The rate of G3 toxicity in our series was higher than in the Vienna, French, Seoul and Chiang Mai series. The mean D2cc bladder, rectum and sigmoid in our series was 75.5 ± 14.8 Gy₃, 58.5 ± 6.9 Gy₃ and 69.1 ± 14.4 Gy₃ respectively compared to the Vienna (95 ± 22 Gy3, 65 ± 12 Gy₃ and 62 ± 12 Gy₃) [17], French (64.2 ± 11.9 Gy₃, 67.2 ± 20 Gy₃ and 58.1 ± 8.9 Gy₃) and Chiang Mai (88.2 ± 7.2 Gy₃, 69.6 ± 6.6 Gy₃ and 72.0 ± 6.9 Gy₃) series. Possible explanations for our high toxicity rate include our lack of dose constraints for the sigmoid and bladder prior to 2008 (although 3 of the 4 patients with G3 toxicity were treated in 2008), our policy to give priority to optimization of tumor target dose and coverage compared to meeting OAR dose constraints, and variation in individual patient normal tissue radiosensitivity. Moreover, we found that the scope for dose adaptation with the CT-based intracavitary technique rather limited; 19 (48%) of our patients had OAR doses which exceeded at least one of the constraints despite optimization.

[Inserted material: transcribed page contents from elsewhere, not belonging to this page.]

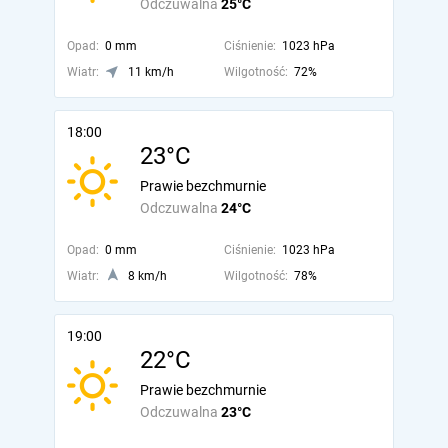
Odczuwalna
25°C
Opad:
0 mm
Ciśnienie:
1023 hPa
Wiatr:
11 km/h
Wilgotność:
72%
18:00
23°C
Prawie bezchmurnie
Odczuwalna
24°C
Opad:
0 mm
Ciśnienie:
1023 hPa
Wiatr:
8 km/h
Wilgotność:
78%
19:00
22°C
Prawie bezchmurnie
Odczuwalna
23°C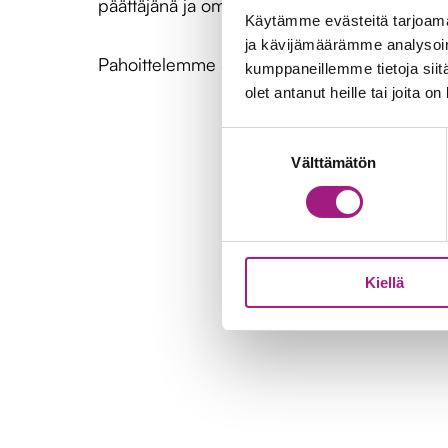
päättäjänä ja omaisena, mutta ei äitinsä oma
Käytämme evästeitä tarjoama
ja kävijämäärämme analysoim
Pahoittelemme asiavirhettä painetussa lehtive
kumppaneillemme tietoja siitä
olet antanut heille tai joita o
Suostumuksen
Välttämätön
valinta
Kiellä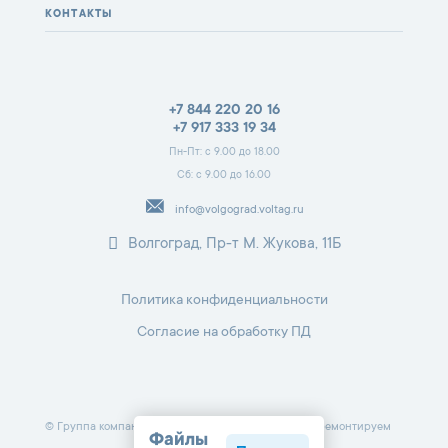
КОНТАКТЫ
+7 844 220 20 16
+7 917 333 19 34
Пн-Пт: с 9.00 до 18.00
Сб: с 9.00 до 16.00
info@volgograd.voltag.ru
Волгоград, Пр-т М. Жукова, 11Б
Политика конфиденциальности
Согласие на обработку ПД
© Группа компаний «Вольтаж». Профессионально ремонтируем
Файлы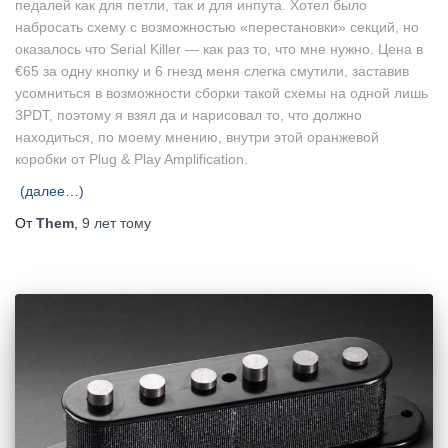
педалей как для петли, так и для инпута. Хотел было
набросать схему с возможностью «перестановки» секций, но
оказалось что Serial Killer — как раз то, что мне нужно. Цена в
€
65 за одну кнопку и 6 гнезд меня слегка смутили, заставив
усомниться в возможности сборки такой схемы на одной лишь
3PDT, поэтому я взял да и нарисовал то, что должно
находиться, по моему мнению, внутри этой оранжевой
коробки от Plug & Play Amplification.
(далее…)
От
Them
,
9 лет
тому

In January 2009, we implemented MRI-based IGBT for all patients with cervix cancer, combined with interstitial BT for selected patients. More recently, we have implemented a policy of differential doses depending on tumor size and stage. Patients in whom the HR-CTV can be adequately covered with intracavitary BT alone are given lower doses (3 fractions, D90 HR-CTV ≥ 80 Gy₁₀, point A dose ≥ 70 Gy₁₀) with lower OAR dose constraints (D2cc bladder ≤ 90 Gy₃, rectum ≤ 70 Gy₃ and sigmoid ≤ 70 Gy₃). Those who require additional interstitial BT for adequate tumor coverage are given higher doses (4 fractions, D90 HR-CTV ≥ 90 Gy₁₀, point A dose ≥ 84 Gy₁₀) with higher OAR constraints (D2cc bladder ≤ 95 Gy₃, rectum ≤ 75 Gy₃ and sigmoid ≤ 75 Gy₃). The priority for the first group is to meet OAR dose constraints while for the second group, it is to ensure adequate tumor coverage. It is hoped that this differential approach will reduce the late toxicity rate in our patients while maintaining the high LC rate.

Conclusion

CT-based IGBT improves local control compared to conventional BT, particularly for small tumors. For large tumors, the results of a CTbased intracavitary technique are inferior to MRI-based IGBT with a combined intracavitary and interstitial technique as reported in the literature. This is most likely because the scope for dose adaptation with a CT-based intracavitary technique is limited.